Danke erstmal, Niktotinsud kenne ich wieder nicht,aber ich mach mich mal schlau darüber.

Danke Ron!


----------



## Tottoabs (7. Jan. 2014)

*AW: Schildläuse am  Oleander*

Spray von Lizetan nehmen, kriegst du auch gleichzeitig Spinnmilben mit weg.

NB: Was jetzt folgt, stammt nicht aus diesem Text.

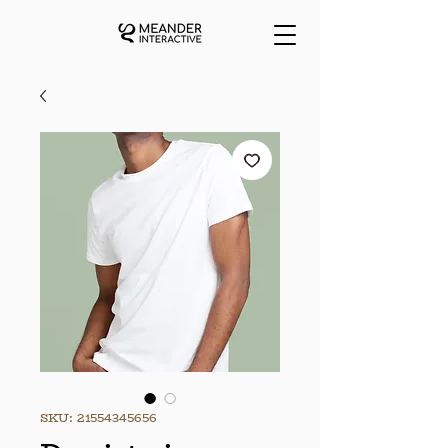
SKU: 21554345656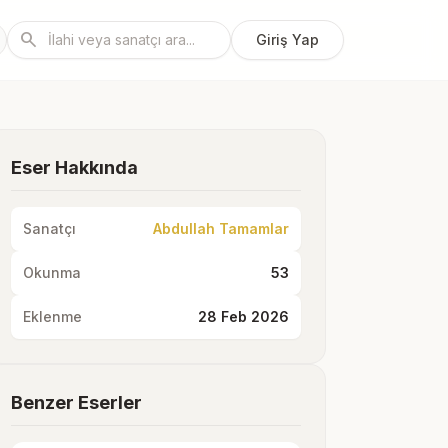
search
Giriş Yap
Eser Hakkında
Sanatçı
Abdullah Tamamlar
Okunma
53
Eklenme
28 Feb 2026
Benzer Eserler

Weiterhin die Lizetan Stäbchen in den Bodengrund.....Schildläuse sind duch den Schild zum Teil gut geschützt. Abpuhlen zuvor ist mit Sicherheit nicht schlecht.


----------



## Ls650tine (7. Jan. 2014)

*AW: Schildläuse am  Oleander*

ok, aber Handschuhe anziehen und den Sprühnebel nicht einatmen!  ist nur für die Läuse gedacht!!!!


----------



## samorai (7. Jan. 2014)

*AW: Schildläuse am  Oleander*

Alles klar Ihr beiden, dann werde ich mal unter Vollschutz arbeiten
BI 58 ist so ähnlich, da wasch ich mir die Hände lieber dreimal nach der Anwendung.

mfg Ron!


----------



## RKurzhals (7. Jan. 2014)

*AW: Schildläuse am  Oleander*

Hallo Ron,
na dann viel Erfolg ! Dein Problem hatte ich auch mal, weil das Meerschweinchen mit im "Zimmer" war (und das durfte nicht frieren ). Das Schweinchen hat jetzt eine "Fußbodenheizung", und ich habe wieder so zwischen 5..10°C, das mögen die Läuse nicht mehr .


----------



## Knoblauchkröte (8. Jan. 2014)

*AW: Schildläuse am  Oleander*



samorai schrieb:


> Aber warum ist der Befall nur auf den einen Oleander bzw. warum ist er nicht auf Pflanzen der selben Art übergesprungen?
> 
> mfg Ron!



Hi Ron,

gelbliche Oleander scheinen sehr viel empfindlicher zu sein wie die roten oder rosa Sorten. Sie sind deutlich schwachwüchsiger und deswegen wohl auch anfälliger für __ Parasiten (seh ich in Südfrankreich sehr oft am Straßenrand. Gelbe und weiße sind im späten Frühjahr sehr oft von Blattläusen übersät, während die starkwüchsigen rote oder rosa Sorten dazwischen frei sind

MfG Frank


----------



## samorai (8. Jan. 2014)

*AW: Schildläuse am  Oleander*

Danke Frank, wieder etwas dazu gelernt.

Hi Tine, ja was denn nun Nikotin oder Niktotin, oder war es ein Schreib-Fehler.
Ich bin Raucher!:smoki   mit einen Nikotin-Cocktail- Sud hätte ich, bei einer Herstellung  gar keine Probleme!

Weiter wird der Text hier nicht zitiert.